Your assignment:
Find how many lines in the data below mention "show". Give the number only.

Rendered page images:
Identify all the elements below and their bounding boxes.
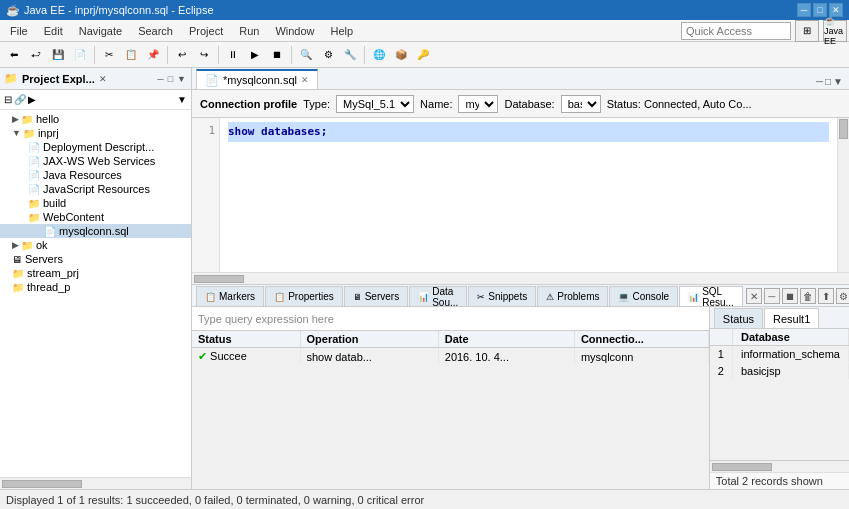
result-tab-status[interactable]: Status [714,308,763,328]
sidebar-hscroll-thumb[interactable] [2,480,82,488]
toolbar-btn-5[interactable]: ✂ [99,45,119,65]
editor-hscroll[interactable] [192,272,849,284]
bottom-panel: 📋 Markers 📋 Properties 🖥 Servers 📊 Data … [192,284,849,489]
sidebar-tool-menu[interactable]: ▼ [177,94,187,105]
toolbar-btn-10[interactable]: ⏸ [223,45,243,65]
sql-editor[interactable]: 1 show databases; [192,118,849,272]
bottom-action-stop[interactable]: ⏹ [782,288,798,304]
menu-edit[interactable]: Edit [36,23,71,39]
row-status: ✔ Succee [192,348,300,366]
bottom-action-close[interactable]: ✕ [746,288,762,304]
result-tabs: Status Result1 [710,307,849,329]
sidebar-header: 📁 Project Expl... ✕ ─ □ ▼ [0,68,191,90]
editor-tab-label: *mysqlconn.sql [223,74,297,86]
menu-help[interactable]: Help [323,23,362,39]
bottom-tab-datasou[interactable]: 📊 Data Sou... [409,286,467,306]
bottom-tab-markers[interactable]: 📋 Markers [196,286,264,306]
title-bar: ☕ Java EE - inprj/mysqlconn.sql - Eclips… [0,0,849,20]
bottom-action-export[interactable]: ⬆ [818,288,834,304]
bottom-tab-properties[interactable]: 📋 Properties [265,286,343,306]
tree-item-servers[interactable]: 🖥 Servers [0,252,191,266]
tree-item-webcontent[interactable]: 📁 WebContent [0,210,191,224]
editor-vscroll[interactable] [837,118,849,272]
toolbar-btn-18[interactable]: 🔑 [413,45,433,65]
sidebar-close-tab-icon[interactable]: ✕ [99,74,107,84]
menu-run[interactable]: Run [231,23,267,39]
editor-tab-close-icon[interactable]: ✕ [301,75,309,85]
toolbar-btn-17[interactable]: 📦 [391,45,411,65]
sidebar-minimize-icon[interactable]: ─ [156,73,164,85]
toolbar-btn-15[interactable]: 🔧 [340,45,360,65]
toolbar-btn-9[interactable]: ↪ [194,45,214,65]
menu-navigate[interactable]: Navigate [71,23,130,39]
editor-vscroll-thumb[interactable] [839,119,848,139]
connection-name-select[interactable]: my [458,95,498,113]
editor-tab-menu-icon[interactable]: ▼ [833,76,843,87]
tree-item-jaxws[interactable]: 📄 JAX-WS Web Services [0,154,191,168]
bottom-action-clear[interactable]: 🗑 [800,288,816,304]
result-hscroll-thumb[interactable] [712,463,772,471]
sidebar-hscroll[interactable] [0,477,191,489]
bottom-action-settings[interactable]: ⚙ [836,288,849,304]
tree-item-deployment[interactable]: 📄 Deployment Descript... [0,140,191,154]
table-row[interactable]: ✔ Succee show datab... 2016. 10. 4... my… [192,348,708,366]
perspective-button[interactable]: ⊞ [795,20,819,42]
toolbar-btn-7[interactable]: 📌 [143,45,163,65]
result-row-1[interactable]: 1 information_schema [710,346,849,363]
col-header-status: Status [192,331,300,348]
bottom-tab-snippets[interactable]: ✂ Snippets [468,286,536,306]
toolbar-btn-8[interactable]: ↩ [172,45,192,65]
tree-item-inprj[interactable]: ▼ 📁 inprj [0,126,191,140]
sidebar-tool-collapse[interactable]: ⊟ [4,94,12,105]
tree-item-mysqlconn[interactable]: 📄 mysqlconn.sql [0,224,191,238]
toolbar-btn-6[interactable]: 📋 [121,45,141,65]
toolbar-btn-12[interactable]: ⏹ [267,45,287,65]
toolbar-btn-14[interactable]: ⚙ [318,45,338,65]
code-line-1[interactable]: show databases; [228,122,829,142]
sidebar-tool-link[interactable]: 🔗 [14,94,26,105]
toolbar-btn-3[interactable]: 💾 [48,45,68,65]
toolbar-btn-13[interactable]: 🔍 [296,45,316,65]
quick-access-input[interactable] [681,22,791,40]
result-tab-result1[interactable]: Result1 [764,308,819,328]
tree-item-thread-p[interactable]: 📁 thread_p [0,280,191,294]
menu-file[interactable]: File [2,23,36,39]
editor-tab-minimize-icon[interactable]: ─ [816,76,823,87]
editor-tab-maximize-icon[interactable]: □ [825,76,831,87]
row-operation: show datab... [300,348,438,366]
connection-type-select[interactable]: MySql_5.1 [336,95,414,113]
sidebar-menu-icon[interactable]: ▼ [176,73,187,85]
result-row-2[interactable]: 2 basicjsp [710,363,849,380]
tree-item-build[interactable]: 📁 build [0,196,191,210]
tree-item-hello[interactable]: ▶ 📁 hello [0,112,191,126]
toolbar-btn-1[interactable]: ⬅ [4,45,24,65]
toolbar-btn-2[interactable]: ⮐ [26,45,46,65]
menu-window[interactable]: Window [267,23,322,39]
line-number-1: 1 [196,122,215,140]
line-numbers: 1 [192,118,220,272]
minimize-button[interactable]: ─ [797,3,811,17]
editor-hscroll-thumb[interactable] [194,275,244,283]
tree-item-stream-prj[interactable]: 📁 stream_prj [0,266,191,280]
editor-tab-mysqlconn[interactable]: 📄 *mysqlconn.sql ✕ [196,69,318,89]
bottom-tab-servers[interactable]: 🖥 Servers [344,286,408,306]
bottom-tab-console[interactable]: 💻 Console [609,286,678,306]
connection-db-select[interactable]: bas [561,95,601,113]
toolbar-btn-4[interactable]: 📄 [70,45,90,65]
sidebar-maximize-icon[interactable]: □ [167,73,174,85]
sidebar-tool-arrow[interactable]: ▶ [28,94,36,105]
toolbar-btn-11[interactable]: ▶ [245,45,265,65]
code-area[interactable]: show databases; [220,118,837,272]
query-input[interactable]: Type query expression here [192,307,709,331]
bottom-tab-sqlresults[interactable]: 📊 SQL Resu... [679,286,743,306]
menu-project[interactable]: Project [181,23,231,39]
menu-search[interactable]: Search [130,23,181,39]
tree-item-javascript-resources[interactable]: 📄 JavaScript Resources [0,182,191,196]
tree-item-java-resources[interactable]: 📄 Java Resources [0,168,191,182]
java-ee-button[interactable]: ☕ Java EE [823,20,847,42]
tree-item-ok[interactable]: ▶ 📁 ok [0,238,191,252]
result-hscrollbar[interactable] [710,460,849,472]
toolbar-btn-16[interactable]: 🌐 [369,45,389,65]
bottom-action-minimize[interactable]: ─ [764,288,780,304]
bottom-tab-problems[interactable]: ⚠ Problems [537,286,608,306]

Task response:
5